**What you should do**. Write out the data that follows exactly, keeping every picture out.

**Records from a data source**.
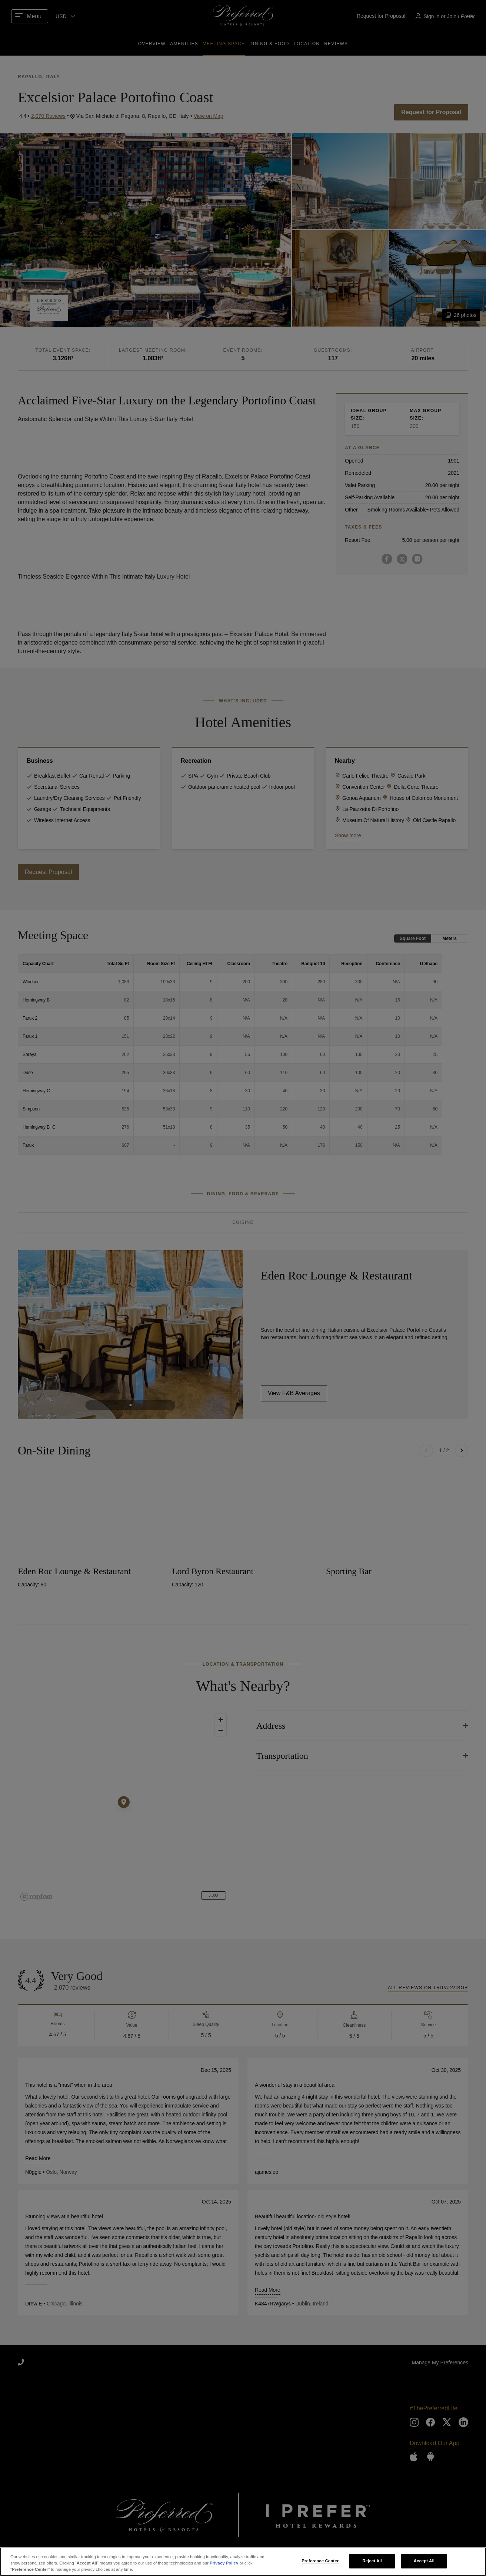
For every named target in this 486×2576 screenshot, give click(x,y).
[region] (243, 2561)
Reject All (372, 2561)
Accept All (424, 2561)
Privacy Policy (224, 2563)
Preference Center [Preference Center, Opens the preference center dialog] (320, 2561)
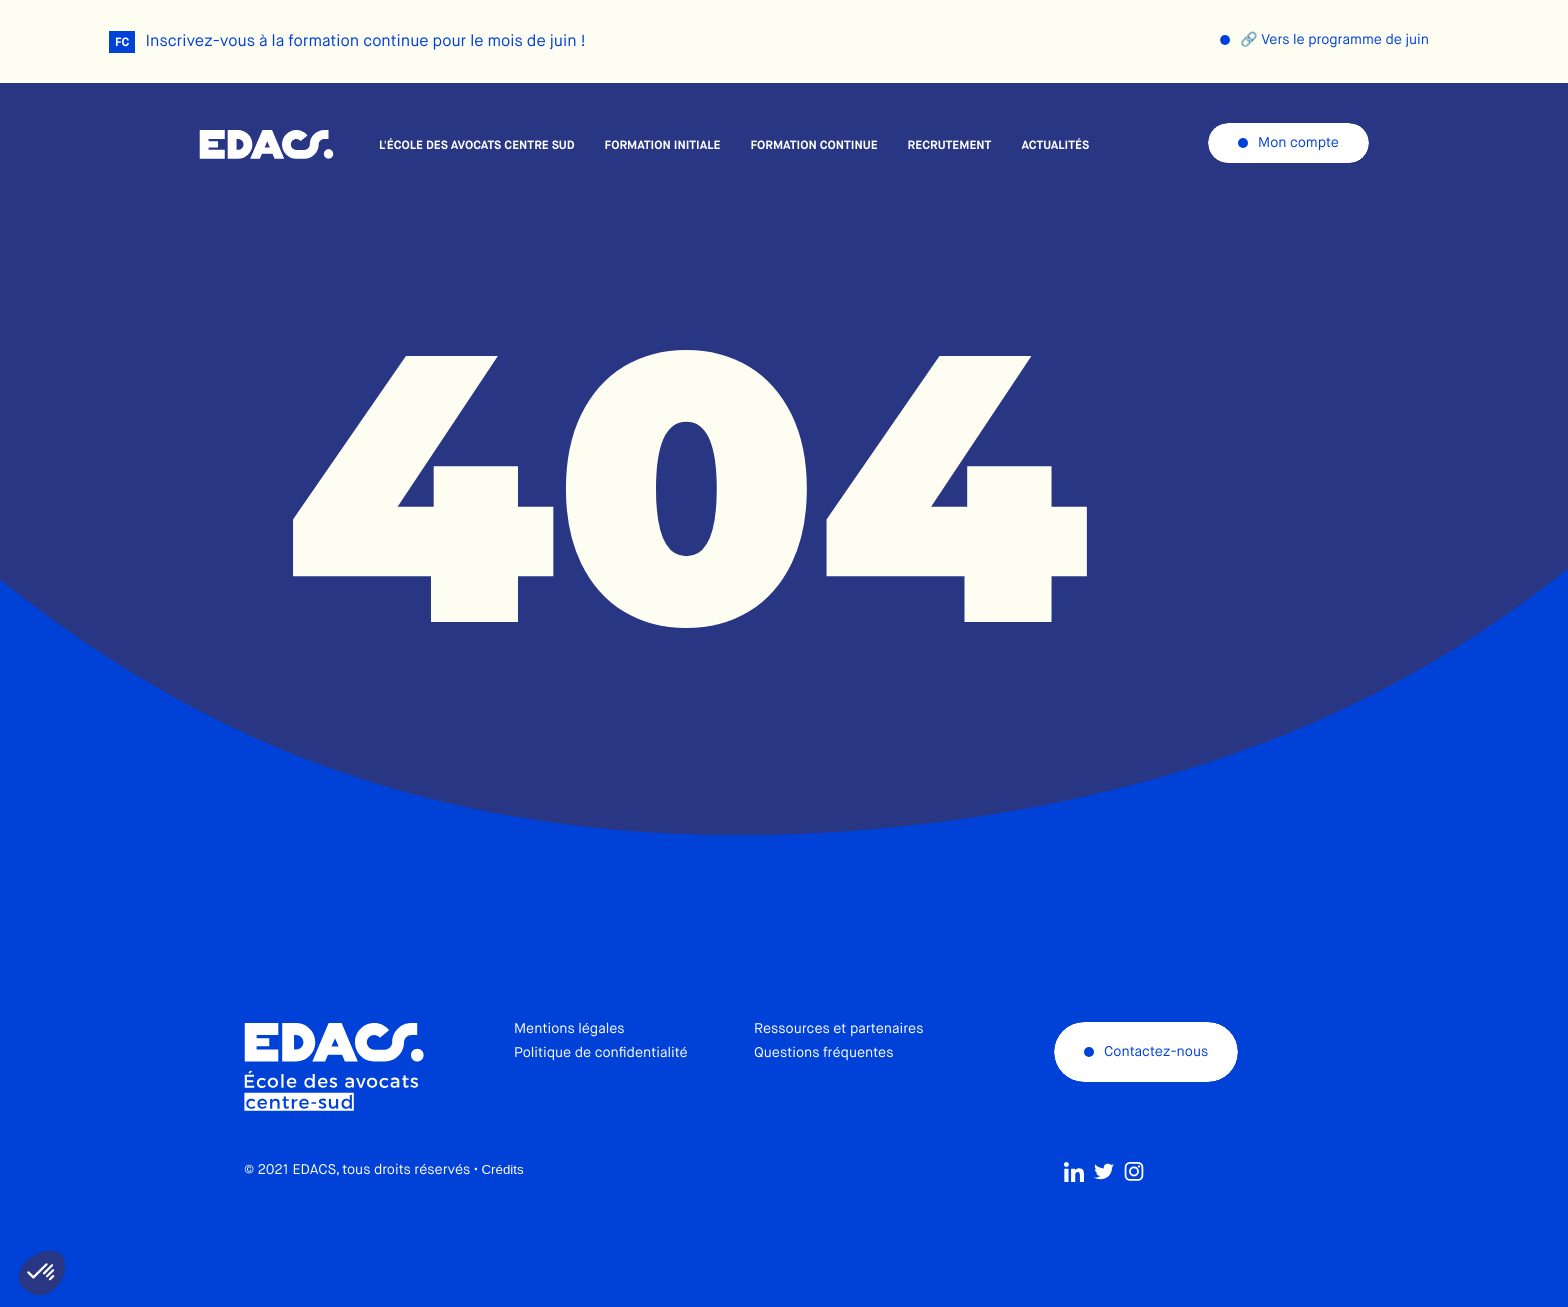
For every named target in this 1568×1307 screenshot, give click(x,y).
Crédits (502, 1216)
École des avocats (266, 145)
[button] (42, 1273)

**Your response**.
For every named target in this 486×2576 screenshot, give click(x,y).
[region] (243, 2561)
Reject All (372, 2561)
Accept All (424, 2561)
Privacy Policy (224, 2563)
Preference Center [Preference Center, Opens the preference center dialog] (320, 2561)
For every named target in this 1568×1307 screenshot, give click(x,y).
Crédits (502, 1216)
École des avocats (266, 145)
[button] (42, 1273)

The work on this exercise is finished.